All of the animal handling and manipulations were conducted in accordance with the guidelines set by WSU Animal Care and Use Committee (IACUC). For imaging and in vivo uptake experiments, female nude mice (Envigo) were kept under Cbl-deficient diet (Teklad Cbl-free custom diet, Envigo) for 3 weeks. Cells were subcutaneously implanted on the shoulder with MDA-MB-453 cancer cells (5 × 106 cells/mouse) after 2 weeks of Cbl-free diet. Cells were injected in 1:1 media/matrigel (Corning LLC) at a volume of 200 μL. The tumor volume until was calculated using the formula length × width2 × 0.52. Mice with tumors of 100–200 mm3 dimensions were used for imaging experiments.

PET Imaging Experiment

89Zr-Cbl was intravenously administered (200−250 μCi/mouse, 7.4−9.3 MBq, 0.8−1 nmol) in sterile saline in mice bearing MDA-MB-453 xenografts. PET imaging was done using a μPET scanner (Concord) at 4, 24, and 48 h p.i. time points, while the mice were anesthetized with 1–2% isoflurane. Images were reconstructed using filtered back projection algorithm. ASIPro VMTM software version 6.3.3.0 (Concord) was used to analyze the images to acquire volumes-of-interest expressed as percent injected dose per gram of tissue (%ID/g). Competitive inhibition was done by co-injecting ∼200-fold excess of unmodified Cbl (200 nmol) with the radiotracer.

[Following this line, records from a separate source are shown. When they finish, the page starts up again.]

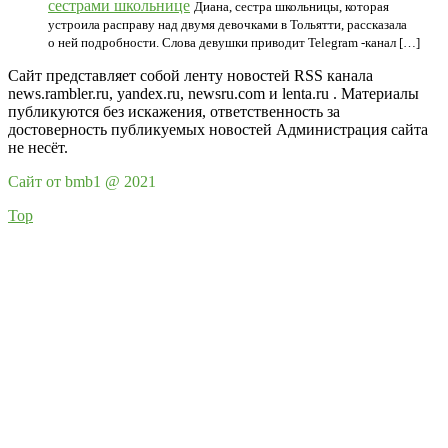
сестрами школьнице
Диана, сестра школьницы, которая
устроила расправу над двумя девочками в Тольятти, рассказала
о ней подробности. Слова девушки приводит Telegram -канал […]
Сайт представляет собой ленту новостей RSS канала
news.rambler.ru, yandex.ru, newsru.com и lenta.ru . Материалы
публикуются без искажения, ответственность за
достоверность публикуемых новостей Администрация сайта
не несёт.
Сайт от bmb1 @ 2021
Top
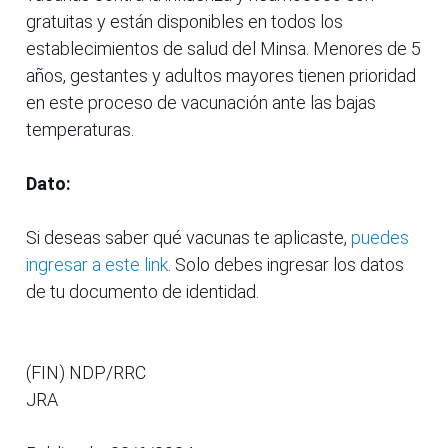
gratuitas y están disponibles en todos los
establecimientos de salud del Minsa. Menores de 5
años, gestantes y adultos mayores tienen prioridad
en este proceso de vacunación ante las bajas
temperaturas.
Dato:
Si deseas saber qué vacunas te aplicaste,
puedes
ingresar a este link
. Solo debes ingresar los datos
de tu documento de identidad.
(FIN) NDP/RRC
JRA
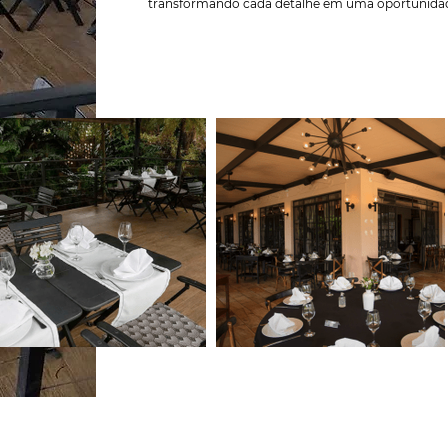
transformando cada detalhe em uma oportunidad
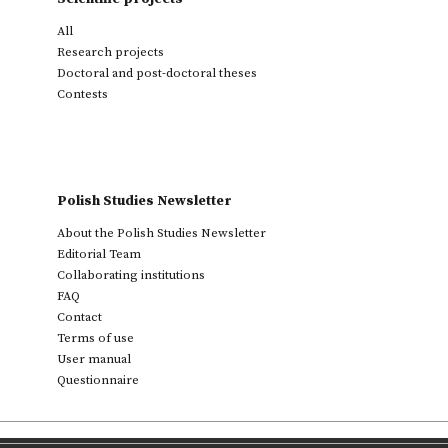
All
Research projects
Doctoral and post-doctoral theses
Contests
Polish Studies Newsletter
About the Polish Studies Newsletter
Editorial Team
Collaborating institutions
FAQ
Contact
Terms of use
User manual
Questionnaire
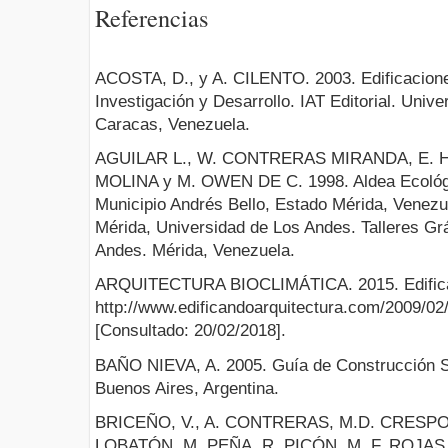
Referencias
ACOSTA, D., y A. CILENTO. 2003. Edificacione
Investigación y Desarrollo. IAT Editorial. Univ
Caracas, Venezuela.
AGUILAR L., W. CONTRERAS MIRANDA, E. H
MOLINA y M. OWEN DE C. 1998. Aldea Ecológ
Municipio Andrés Bello, Estado Mérida, Venezu
Mérida, Universidad de Los Andes. Talleres Grá
Andes. Mérida, Venezuela.
ARQUITECTURA BIOCLIMÁTICA. 2015. Edificand
http://www.edificandoarquitectura.com/2009/02/
[Consultado: 20/02/2018].
BAÑO NIEVA, A. 2005. Guía de Construcción So
Buenos Aires, Argentina.
BRICEÑO, V., A. CONTRERAS, M.D. CRESPO,
LOBATÓN, M. PEÑA, R. PICÓN, M. F. ROJAS,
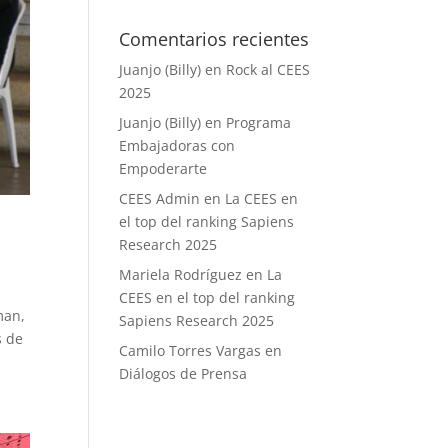
Comentarios recientes
Juanjo (Billy)
en
Rock al CEES
2025
Juanjo (Billy)
en
Programa
Embajadoras con
Empoderarte
CEES Admin
en
La CEES en
el top del ranking Sapiens
Research 2025
Mariela Rodríguez
en
La
CEES en el top del ranking
man,
Sapiens Research 2025
s de
Camilo Torres Vargas
en
Diálogos de Prensa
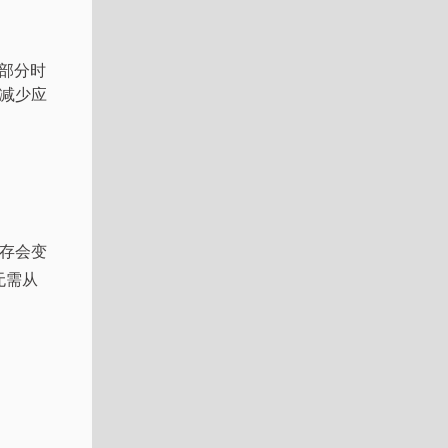
部分时
以减少应
内存会变
无需从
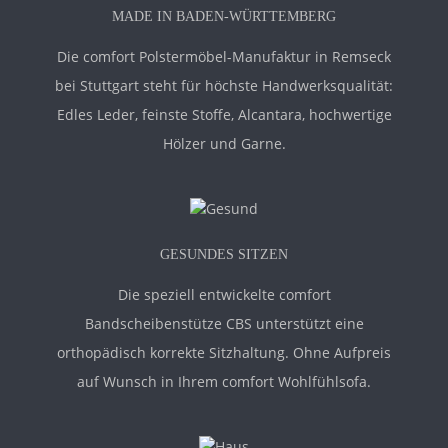
MADE IN BADEN-WÜRTTEMBERG
Die comfort Polstermöbel-Manufaktur in Remseck
bei Stuttgart steht für höchste Handwerksqualität:
Edles Leder, feinste Stoffe, Alcantara, hochwertige
Hölzer und Garne.
GESUNDES SITZEN
Die speziell entwickelte comfort
Bandscheibenstütze CBS unterstützt eine
orthopädisch korrekte Sitzhaltung. Ohne Aufpreis
auf Wunsch in Ihrem comfort Wohlfühlsofa.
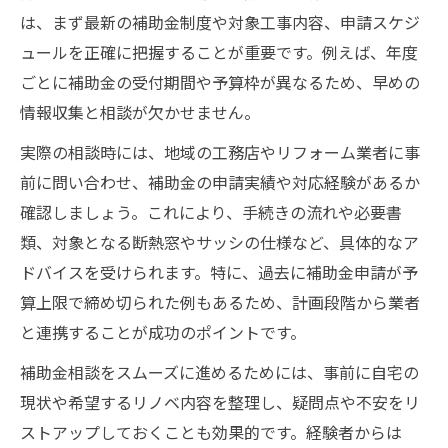
は、まず最新の補助金制度や対象工事内容、申請スケジ
ュールを正確に把握することが重要です。例えば、年度
ごとに補助金の受付期間や予算枠が異なるため、早めの
情報収集と相談が欠かせません。
実際の相談時には、地域の工務店やリフォーム業者に事
前に問い合わせ、補助金の申請実績や対応経験があるか
確認しましょう。これにより、手続きの流れや必要書
類、対象となる断熱窓やサッシの仕様など、具体的なア
ドバイスを受けられます。特に、過去に補助金申請が予
算上限で締め切られた例もあるため、計画段階から業者
と連携することが成功のポイントです。
補助金相談をスムーズに進めるためには、事前に自宅の
現状や希望するリノベ内容を整理し、疑問点や不安をリ
ストアップしておくことも効果的です。経験者からは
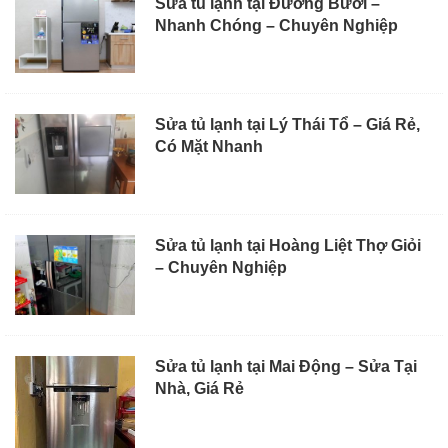
Sửa tủ lạnh tại Đường Bưởi –
Nhanh Chóng – Chuyên Nghiệp
Sửa tủ lạnh tại Lý Thái Tổ – Giá Rẻ,
Có Mặt Nhanh
Sửa tủ lạnh tại Hoàng Liệt Thợ Giỏi
– Chuyên Nghiệp
Sửa tủ lạnh tại Mai Động – Sửa Tại
Nhà, Giá Rẻ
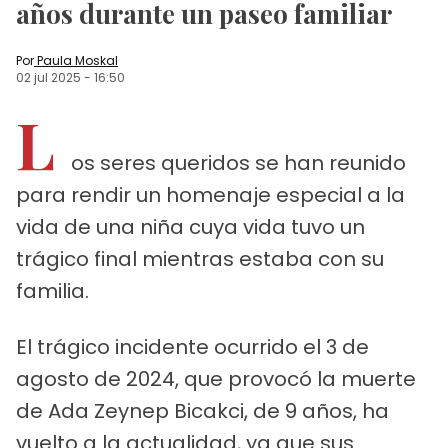
años durante un paseo familiar
Por
Paula Moskal
02 jul 2025
-
16:50
L
os seres queridos se han reunido
para rendir un homenaje especial a la
vida de una niña cuya vida tuvo un
trágico final mientras estaba con su
familia.
El trágico incidente ocurrido el 3 de
agosto de 2024, que provocó la muerte
de Ada Zeynep Bicakci, de 9 años, ha
vuelto a la actualidad, ya que sus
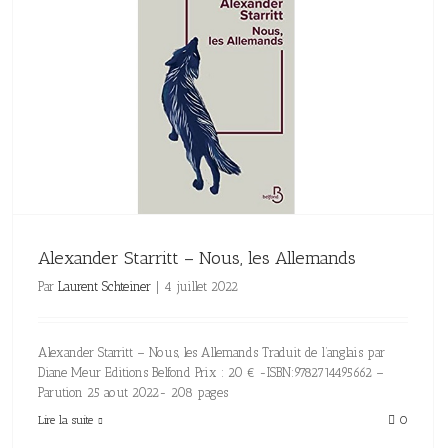
Alexander Starritt – Nous, les Allemands
Par
Laurent Schteiner
|
4 juillet 2022
Alexander Starritt – Nous, les Allemands Traduit de l’anglais par
Diane Meur Editions Belfond Prix : 20 € -ISBN:9782714495662 –
Parution 25 aout 2022- 208 pages
Lire la suite
0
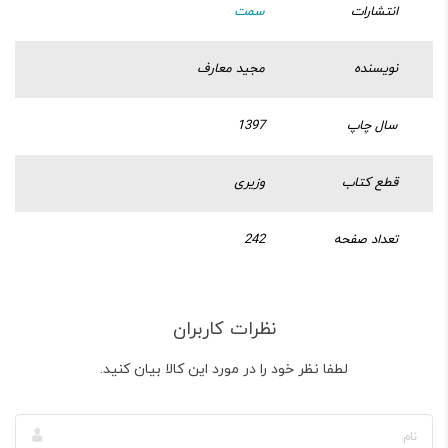
انتشارات
سمت
نویسنده
مجید معارف
سال چاپ
1397
قطع کتاب
وزیری
تعداد صفحه
242
نظرات کاربران
لطفا نظر خود را در مورد این کالا بیان کنید.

Ex Vivo Distribution and Competitive Saturation

The tissue distribution of 89Zr-Cbl was studied by administering 10–25 μCi (0.37−0.93 MBq, 0.04−0.1 nmol) of the tracer on the lateral tail vain of the rodent. For the competitive saturation assay, ∼20 nmol/mouse of cold CN-Cbl was co-injected with 89Zr-Cbl. Euthanasia was performed via CO2 asphyxiation at 4, 24, and 48 h p.i.